Every major cloud provider maintains a machine-readable list of the IP prefixes they operate. These feeds are updated whenever a provider adds a new region, expands an existing one, or retires old address space. For network engineers, these feeds are essential: they are the authoritative answer to "is this IP address from AWS?" and the basis for allowlisting, alerting, and traffic analysis.
AWS IP Ranges
Amazon Web Services publishes its IP ranges at https://ip-ranges.amazonaws.com/ip-ranges.json. The feed includes a sync token (a Unix timestamp that changes with each update) and a creation date. Each entry lists an IP prefix, the AWS region (e.g. us-east-1), and a service label (e.g. EC2, CLOUDFRONT, S3, AMAZON). The AMAZON service tag covers the entire AWS IP space and is a superset of all other service tags. Browse the current dataset on our AWS IP ranges page.
Google Cloud IP Ranges
Google Cloud publishes its ranges at https://www.gstatic.com/ipranges/cloud.json. The format is similar to AWS — each entry has an IPv4 prefix, a service name, and a scope (region or global). Google also publishes a separate feed for its broader Google infrastructure (including Google Bot, Google APIs, etc.) at a different endpoint. Our Google Cloud IP ranges page covers the cloud-specific prefixes.
Azure IP Ranges
Microsoft Azure takes a different approach: rather than a single JSON endpoint, Azure uses Service Tags — named groups of IP prefixes associated with specific Azure services. The downloadable JSON file (updated weekly) contains thousands of prefixes grouped by service tag, region, and platform. The Azure IP ranges page explains the service tag system in detail.
Why Monitor These Feeds
Cloud IP space changes constantly. AWS adds new regions, expands existing ones, and occasionally retires blocks.
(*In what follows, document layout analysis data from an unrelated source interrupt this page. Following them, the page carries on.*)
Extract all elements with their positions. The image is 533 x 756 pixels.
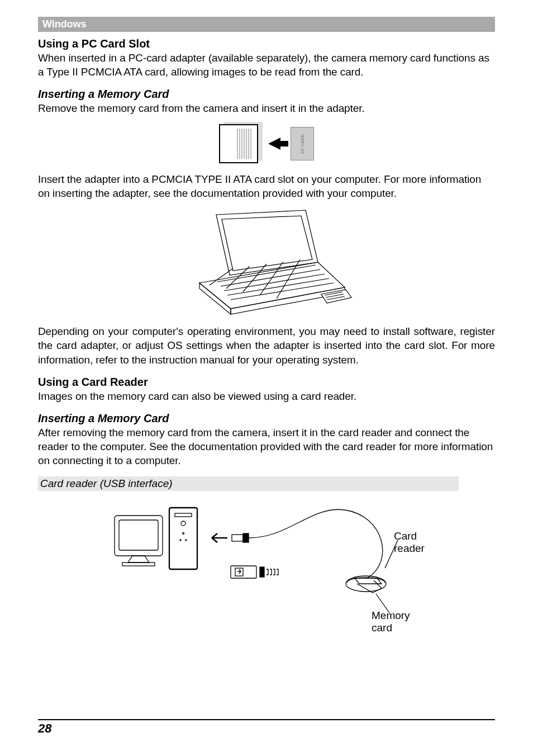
- subheading-inserting-memory-card-2: Inserting a Memory Card: [38, 412, 495, 425]
- paragraph: Remove the memory card from the camera a…: [38, 101, 495, 115]
- page-number: 28: [38, 721, 51, 735]
- cf-card-icon: CF CARD: [291, 127, 314, 160]
- svg-rect-10: [232, 535, 243, 541]
- arrow-left-icon: [268, 138, 280, 150]
- paragraph: Images on the memory card can also be vi…: [38, 389, 495, 403]
- svg-rect-2: [122, 563, 155, 566]
- svg-point-7: [183, 532, 184, 534]
- laptop-icon: [177, 209, 356, 315]
- svg-point-6: [181, 521, 185, 526]
- figure-laptop-slot: [38, 209, 495, 315]
- label-card-reader: Card reader: [394, 530, 425, 555]
- svg-point-9: [185, 540, 187, 541]
- svg-point-8: [180, 540, 181, 541]
- figure-usb-card-reader: Card reader Memory card: [38, 495, 495, 617]
- heading-card-reader: Using a Card Reader: [38, 376, 495, 389]
- heading-pc-card-slot: Using a PC Card Slot: [38, 37, 495, 50]
- page-footer: 28: [38, 719, 495, 736]
- figure-adapter-insert: CF CARD: [38, 124, 495, 163]
- figure-caption: Card reader (USB interface): [38, 476, 459, 491]
- paragraph: Insert the adapter into a PCMCIA TYPE II…: [38, 172, 495, 200]
- paragraph: After removing the memory card from the …: [38, 426, 495, 467]
- svg-rect-14: [260, 567, 264, 577]
- cf-card-label: CF CARD: [301, 134, 304, 154]
- svg-rect-5: [175, 513, 192, 517]
- subheading-inserting-memory-card: Inserting a Memory Card: [38, 88, 495, 101]
- svg-rect-0: [115, 516, 163, 556]
- section-header-bar: Windows: [38, 17, 495, 32]
- svg-rect-11: [243, 533, 249, 542]
- paragraph: Depending on your computer's operating e…: [38, 324, 495, 366]
- svg-rect-1: [119, 520, 158, 550]
- svg-rect-12: [231, 566, 256, 578]
- paragraph: When inserted in a PC-card adapter (avai…: [38, 51, 495, 79]
- pc-card-adapter-icon: [219, 124, 258, 163]
- label-memory-card: Memory card: [372, 609, 423, 634]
If your firewall allows specific AWS CIDR blocks and AWS adds new prefixes, your allowlist immediately becomes incomplete. Organisations that need tight egress control — preventing data exfiltration through cloud services, for example — must track these feeds to keep their rules current.
Practical Monitoring Approaches
- Sync token check: Compare the AWS sync token on each poll. If it changes, pull the full feed and diff against your known set.
- Webhook notifications: AWS SNS publishes an event whenever ip-ranges.json changes. Subscribe to the topic
arn:aws:sns:us-east-1:806199016981:AmazonIpSpaceChanged. - Scheduled diffs: A daily cron that downloads the feed and diffs against yesterday's version gives you a change log for audit purposes.
- SIEM integration: Feed current cloud IP ranges into your SIEM so analysts can quickly determine whether an IP in an alert belongs to a cloud provider.